Re: kernel coding style for if ... else which cross #ifdef

From: Jeremy Fitzhardinge
Date: Sat May 24 2008 - 10:36:36 EST


Sam Ravnborg wrote:
I assume you wanted to say:
#undef CONFIG_FOO
#define CFG_FOO 1
#define CONFIG_FOO_MODULE
#define CFG_FOO_MODULE 1
Because then the CONFIG_* is not changed
and we do not want to change that.

Yeah, I didn't intend to change the meaning of CONFIG_FOO.

I'm not fully convinced about:
#define CFG_FOO 1
But on the other hand it is only in odd
cases we distingush between built-in and module.
So it makes most sense.

I think CONFIG_ and CFG_ should be exact parallels, so if CONFIG_FOO is undefined, CFG_FOO should be 0.

Not sure what CFG_* should be for string/numeric options.
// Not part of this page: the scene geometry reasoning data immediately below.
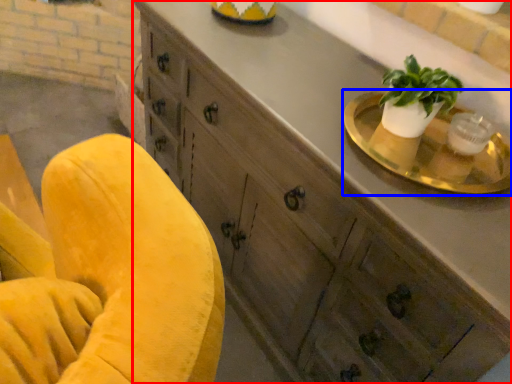 Question: Among these objects, which one is farthest to the camera, cabinetry (highlighted by a red box) or round table (highlighted by a blue box)?

Choices:
 (A) cabinetry
 (B) round table

Answer: (B) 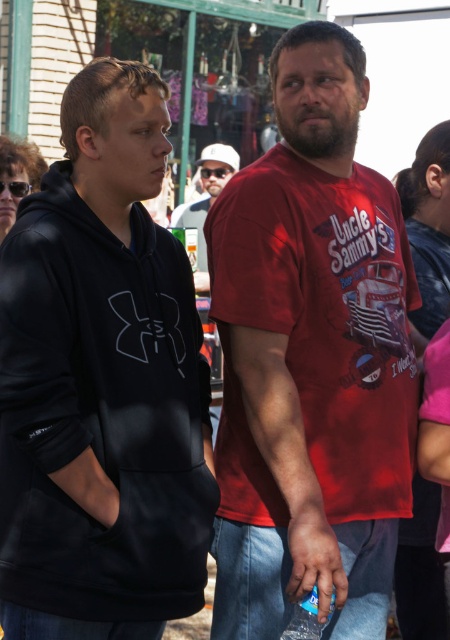 Who is shorter, black fleece hoodie at left or matte white cap at center?

matte white cap at center

Is point (91, 140) positioned after point (228, 177)?

No, (91, 140) is closer to viewer.

Is point (166, 536) in front of point (202, 282)?

Yes, it is.

The height and width of the screenshot is (640, 450). Find the location of `black fleece hoodie at left`. black fleece hoodie at left is located at coordinates (102, 384).

Does black fleece hoodie at left appear on the left side of red cotton t-shirt at center?

Indeed, black fleece hoodie at left is positioned on the left side of red cotton t-shirt at center.

Is black fleece hoodie at left smaller than red cotton t-shirt at center?

Yes, black fleece hoodie at left is smaller than red cotton t-shirt at center.

Who is more distant from viewer, (147, 484) or (280, 477)?

Positioned behind is point (280, 477).

Locate an element on the screen. This screenshot has height=640, width=450. black fleece hoodie at left is located at coordinates (102, 384).

Which is in front, point (283, 371) or point (178, 224)?

Positioned in front is point (283, 371).

Who is more forward, (x=302, y=401) or (x=207, y=211)?

Point (x=302, y=401)

I want to click on red cotton t-shirt at center, so click(311, 358).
Probably "1" if the value is defined, "0" if not, with CONFIG_* being the actual value (so a CONFIG_ value of 0 is distinguishable from not defined).
For non-boolean/tristate values we simply skip CFG_ values - thats
the most simple approach.

I suppose, but it might be useful to know whether a constant is present:

if (CFG_THINGY_LIMIT && x > CONFIG_THINGY_LIMIT) {...}

(which fails if CONFIG_THINGY_LIMIT is undefined, so I guess it still doesn't work very well).